Under the background of a new planned cathode plant to be built by BASF in Finland, the deal could add new impetus to European efforts to enhance local capacity for battery manufacturing in a market dominated by Chinese and Korean producers.
Global chemicals giant BASF will set up a factory to produce battery cathode materials in Harjavalta, Finland, nearing a nickel and cobalt refinery run by Nornickel, the world’s second largest nickel producer and a major cobalt manufacturer. The agreement could guarantee BASF a long-term and convenient supply of nickel and cobalt feedstocks.

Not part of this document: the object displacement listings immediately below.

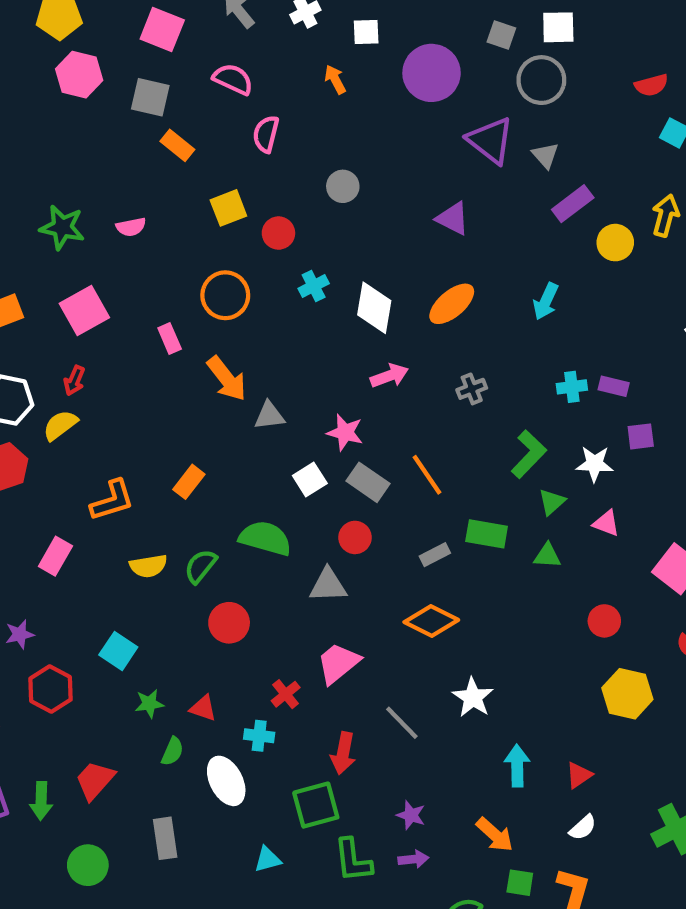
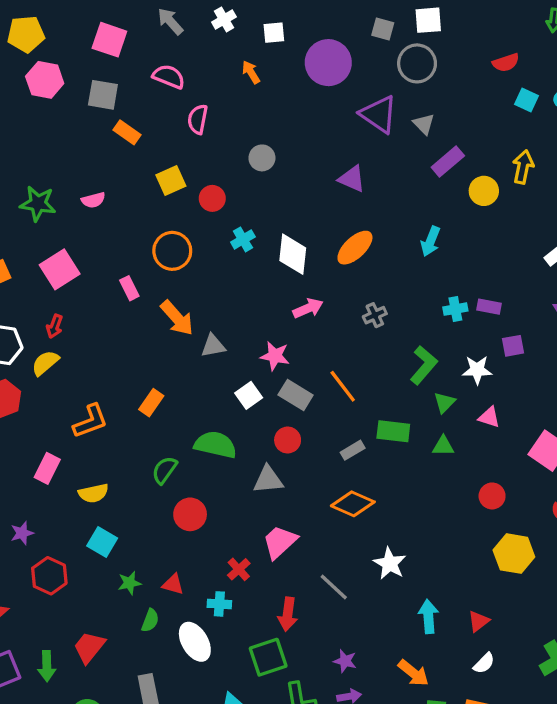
yellow semicircle: (148, 566) -> (93, 493), moved

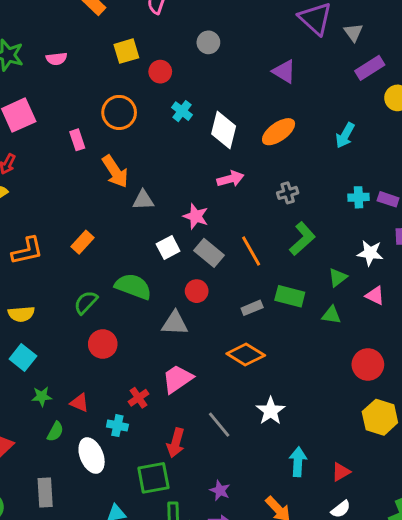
cyan cross: (243, 239) -> (182, 111), turned -30
green L-shape: (424, 365) -> (302, 239), moved
red circle: (492, 496) -> (368, 364), size x1.4

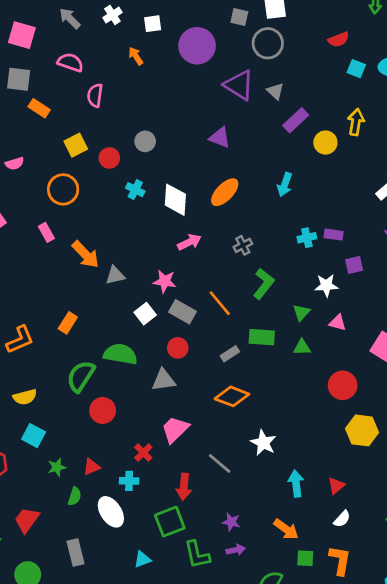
gray circle: (208, 42) -> (145, 141), moved
orange circle: (119, 112) -> (63, 189), moved
green semicircle: (86, 302) -> (81, 376), size x1.4
red triangle: (79, 403) -> (91, 467), turned -36

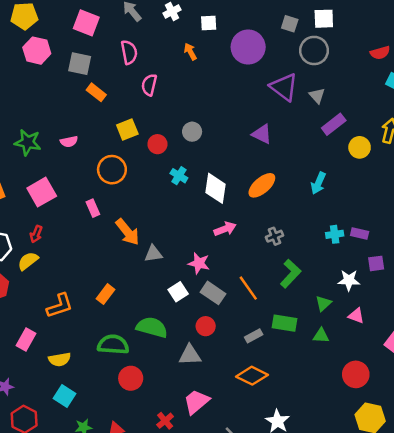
pink semicircle: (70, 62) -> (129, 52), turned 55
green semicircle: (81, 376) -> (113, 345), turned 56

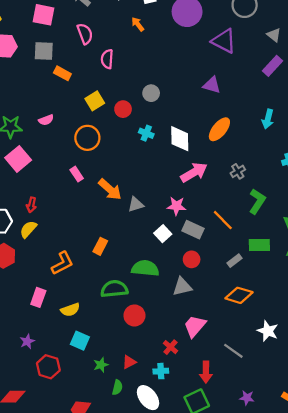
gray triangle: (317, 96) -> (274, 35), moved
pink square: (42, 192) -> (18, 159), moved
pink arrow: (225, 229) -> (194, 172), size x1.4

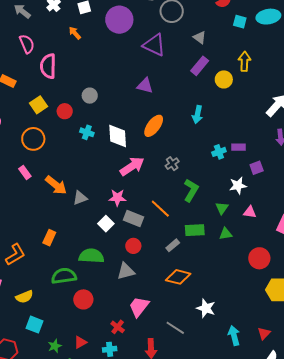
pink semicircle: (107, 59) -> (48, 66), size x1.4

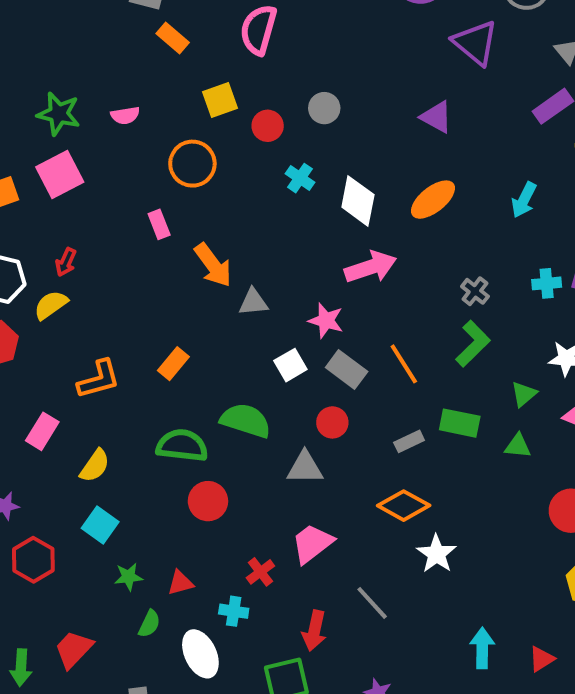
gray cross: (172, 164) -> (475, 291), moved, turned -32
yellow semicircle: (24, 297) -> (95, 466), turned -48
white star: (206, 308) -> (436, 554), moved

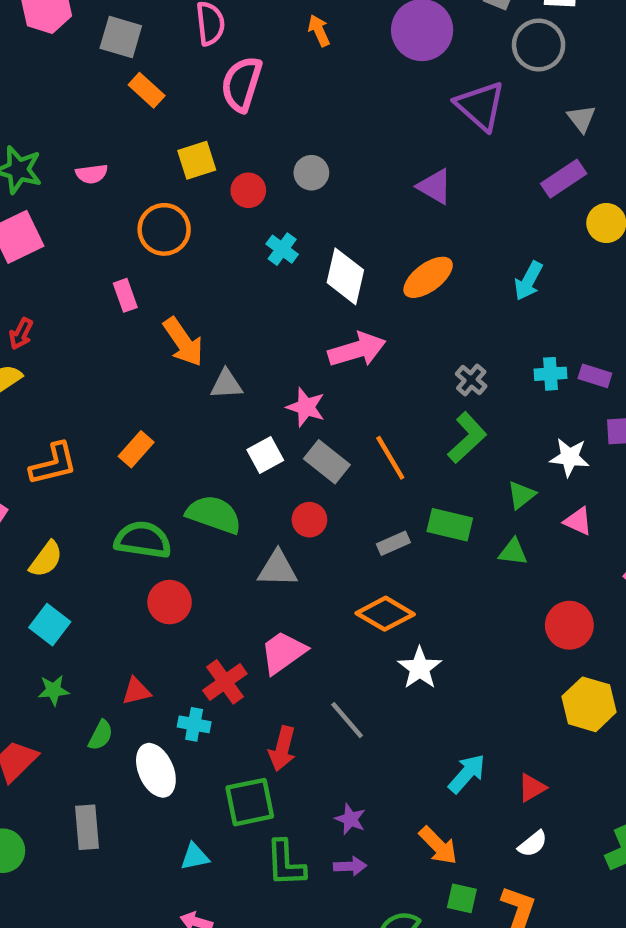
red cross: (260, 572) -> (225, 682), size x1.4
green star: (128, 577) -> (54, 690), moved
cyan arrow: (482, 648) -> (467, 774), turned 39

“With the investment in Harjavalta, BASF will be present in all major regions with local production and increased customer proximity, further supporting the rapidly growing electric vehicle market,” said Kenneth Lane, president of BASF’s Catalysts division.
Industry analysts believe cobalt and nickel, which are key ingredients for high-tech cathode chemicals, will be critical factors for any boost in EV range.
BASF squeezed into the EV battery market with a set of acquisitions and investments from 2012 to 2015, and now among its main competitors in the area of cathode materials are Europe’s Umicore and Johnson Matthey as well as a range of Chinese firms including Beijing Easpring and Ningbo Shanshan.
The Harjavalta plant, which will be able to provide the supply of battery materials for about 300,000 electric vehicles a year, is planned to be commissioned in late 2020.
The move comes as part of BASF’s plans to invest up to 400 million euros ($462 million) as a first step in building plants for producing cathode materials in Europe.
BASF has been so far producing nickel manganese cobalt oxide (NCM) cathode materials in Elyria, Ohio, and lithium nickel cobalt aluminum oxide (NCA) cathode materials, which are used in Tesla cars, at its BASF TODA Battery Materials joint venture with Toda Kogyo in Japan.
An estimate by Brokerage Liberum earlier this year said that cathode materials alone could take up about 25 percent of EV battery’s total costs, depending on the prices of cobalt and nickel.
In the wake of the mutual agreement, BASF shares rose 1.1 percent by 0854 GMT while Nornickel was up 0.5 percent.
“The agreement is an important element of Nornickel’s broader strategy to expand its presence in the global battery materials market and establish long-term cooperation with leading producers of cathode active materials,” said Sergey Batekhin, Nornickel’s senior vice president.